I looked in my son’s eyes at this reunion. Images flood as I retire to journal after the first day of time again. I see Lincoln Logs and Lego. Ninja Turtle moves and chasing a butterfly as goalkeeper while other 5-6 year olds mold around a soccer ball and move like tug-o-war somewhere at midfield. Laser Tag birthday parties and Pop Tarts after school. Later, at 15, walking in the den as I played and asking, “Dad, will you teach me that song on guitar?” One of my favorite moments. School plays where this peaceful teen transformed into animation and song. Baseball, football, wrestling and all things athletic while the arts tugged alongside. Books filled with the fantasies of Tolkien and C.S. Lewis and of a boy named Harry.
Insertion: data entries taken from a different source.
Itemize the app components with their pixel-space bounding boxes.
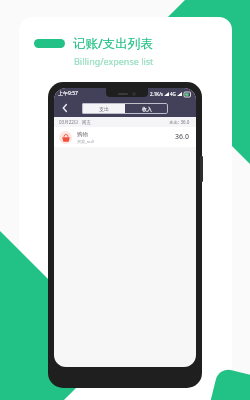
staticText: 2.1K/s (150, 91, 163, 97)
button[interactable]: Back (58, 101, 72, 115)
staticText: 支出 (99, 106, 109, 112)
staticText: 03月22日 周五 (59, 119, 91, 125)
staticText: 4G (170, 91, 176, 97)
staticText: 支出: 36.0 (169, 119, 190, 125)
button[interactable]: 购物 (54, 127, 196, 147)
button[interactable]: 支出 (82, 103, 125, 114)
staticText: Billing/expense list (74, 55, 154, 67)
staticText: 记账/支出列表 (73, 35, 153, 52)
staticText: 购物 (77, 131, 88, 138)
button[interactable]: 收入 (125, 103, 168, 114)
staticText: 36.0 (175, 132, 189, 142)
staticText: 上午9:57 (58, 90, 78, 97)
staticText: 买菜_null (77, 139, 94, 144)
staticText: 收入 (142, 106, 152, 112)
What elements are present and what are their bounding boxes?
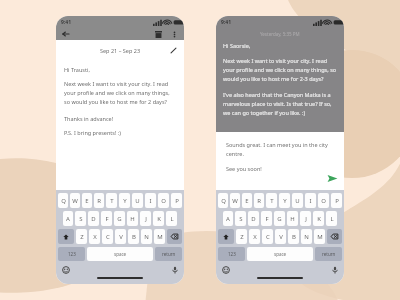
staticText: 123 <box>68 251 76 257</box>
button[interactable]: A <box>63 211 73 226</box>
staticText: D <box>91 215 96 223</box>
button[interactable]: S <box>235 211 246 226</box>
staticText: S <box>239 215 243 223</box>
button[interactable]: W <box>230 193 240 208</box>
button[interactable]: Q <box>218 193 228 208</box>
button[interactable]: L <box>166 211 177 226</box>
button[interactable]: V <box>115 229 126 244</box>
button[interactable]: T <box>106 193 117 208</box>
staticText: Hi Trausti, <box>64 66 90 73</box>
button[interactable]: R <box>94 193 104 208</box>
button[interactable]: M <box>314 229 325 244</box>
button[interactable]: space <box>87 247 153 261</box>
staticText: W <box>232 197 238 205</box>
button[interactable]: W <box>70 193 80 208</box>
staticText: Next week I want to visit your city. I r… <box>64 80 176 106</box>
staticText: return <box>162 251 176 257</box>
button[interactable]: Dictate <box>330 265 339 274</box>
button[interactable]: Dictate <box>170 265 179 274</box>
button[interactable]: G <box>114 211 125 226</box>
button[interactable]: T <box>266 193 277 208</box>
button[interactable]: Key <box>58 229 74 244</box>
staticText: Y <box>283 197 287 205</box>
button[interactable]: E <box>82 193 92 208</box>
staticText: Q <box>61 197 66 205</box>
button[interactable]: E <box>242 193 252 208</box>
button[interactable]: N <box>141 229 152 244</box>
button[interactable]: X <box>249 229 260 244</box>
staticText: P <box>335 197 339 205</box>
button[interactable]: K <box>313 211 324 226</box>
staticText: U <box>135 197 140 205</box>
button[interactable]: X <box>89 229 100 244</box>
button[interactable]: M <box>154 229 165 244</box>
button[interactable]: Y <box>119 193 130 208</box>
button[interactable]: 123 <box>58 247 85 261</box>
button[interactable]: U <box>132 193 143 208</box>
button[interactable]: L <box>326 211 337 226</box>
button[interactable]: Edit <box>169 46 178 55</box>
button[interactable]: A <box>223 211 233 226</box>
button[interactable]: Key <box>218 229 234 244</box>
button[interactable]: C <box>102 229 113 244</box>
button[interactable]: More options <box>169 29 179 39</box>
button[interactable]: S <box>75 211 86 226</box>
button[interactable]: Send <box>326 172 338 184</box>
staticText: F <box>105 215 109 223</box>
button[interactable]: Z <box>236 229 247 244</box>
staticText: C <box>266 233 270 241</box>
button[interactable]: Key <box>327 229 342 244</box>
staticText: I <box>149 197 152 205</box>
button[interactable]: O <box>318 193 329 208</box>
button[interactable]: I <box>145 193 156 208</box>
button[interactable]: Back <box>61 29 71 39</box>
button[interactable]: D <box>88 211 99 226</box>
staticText: Thanks in advance! <box>64 115 114 122</box>
button[interactable]: Key <box>167 229 182 244</box>
staticText: Hi Saorsie, <box>223 42 251 49</box>
button[interactable]: O <box>158 193 169 208</box>
button[interactable]: G <box>274 211 285 226</box>
button[interactable]: J <box>140 211 151 226</box>
button[interactable]: J <box>300 211 311 226</box>
staticText: K <box>157 215 161 223</box>
button[interactable]: Q <box>58 193 68 208</box>
staticText: J <box>145 215 147 223</box>
staticText: G <box>277 215 282 223</box>
button[interactable]: Emoji <box>61 265 70 274</box>
button[interactable]: Y <box>279 193 290 208</box>
staticText: N <box>144 233 149 241</box>
button[interactable]: D <box>248 211 259 226</box>
button[interactable]: R <box>254 193 264 208</box>
staticText: 123 <box>228 251 236 257</box>
button[interactable]: I <box>305 193 316 208</box>
button[interactable]: K <box>153 211 164 226</box>
button[interactable]: Emoji <box>221 265 230 274</box>
staticText: T <box>270 197 274 205</box>
button[interactable]: U <box>292 193 303 208</box>
button[interactable]: F <box>101 211 112 226</box>
staticText: See you soon! <box>226 165 262 172</box>
staticText: space <box>114 251 127 257</box>
button[interactable]: return <box>155 247 182 261</box>
button[interactable]: B <box>128 229 139 244</box>
staticText: V <box>119 233 123 241</box>
button[interactable]: H <box>287 211 298 226</box>
button[interactable]: H <box>127 211 138 226</box>
button[interactable]: Archive <box>153 29 163 39</box>
button[interactable]: P <box>331 193 342 208</box>
button[interactable]: P <box>171 193 182 208</box>
button[interactable]: return <box>315 247 342 261</box>
button[interactable]: space <box>247 247 313 261</box>
button[interactable]: B <box>288 229 299 244</box>
button[interactable]: N <box>301 229 312 244</box>
staticText: O <box>161 197 166 205</box>
button[interactable]: V <box>275 229 286 244</box>
button[interactable]: Z <box>76 229 87 244</box>
staticText: Sounds great. I can meet you in the city… <box>226 141 336 158</box>
button[interactable]: 123 <box>218 247 245 261</box>
staticText: B <box>292 233 296 241</box>
button[interactable]: C <box>262 229 273 244</box>
staticText: H <box>130 215 135 223</box>
button[interactable]: F <box>261 211 272 226</box>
Flying in to Nashville just in time to hear him play his first gig and his first (and perfect) original. Pranks and bonfires and time with friends who stay friends. All boy. Always kind. Playful and pensive. Destined for something great
Then, the middle years. Somewhere between 11th grade, through college, and to this day. The years when when hobby and interests turn to passion and mission. When values and ideologies and philosophies are tested and changed. Or affirmed. A love. Vows, to a mate of a lifetime and vows to his country. And there are the dogs. Oh, the dogs that always seem to find a home in a Keyser pad. The decision to be a healer and a soldier. A leader of men and women. Between the studies, the weddings, the funerals, the contracts, the moves from base to base, the training, city to city, and hospital to hospital, we find ourselves here.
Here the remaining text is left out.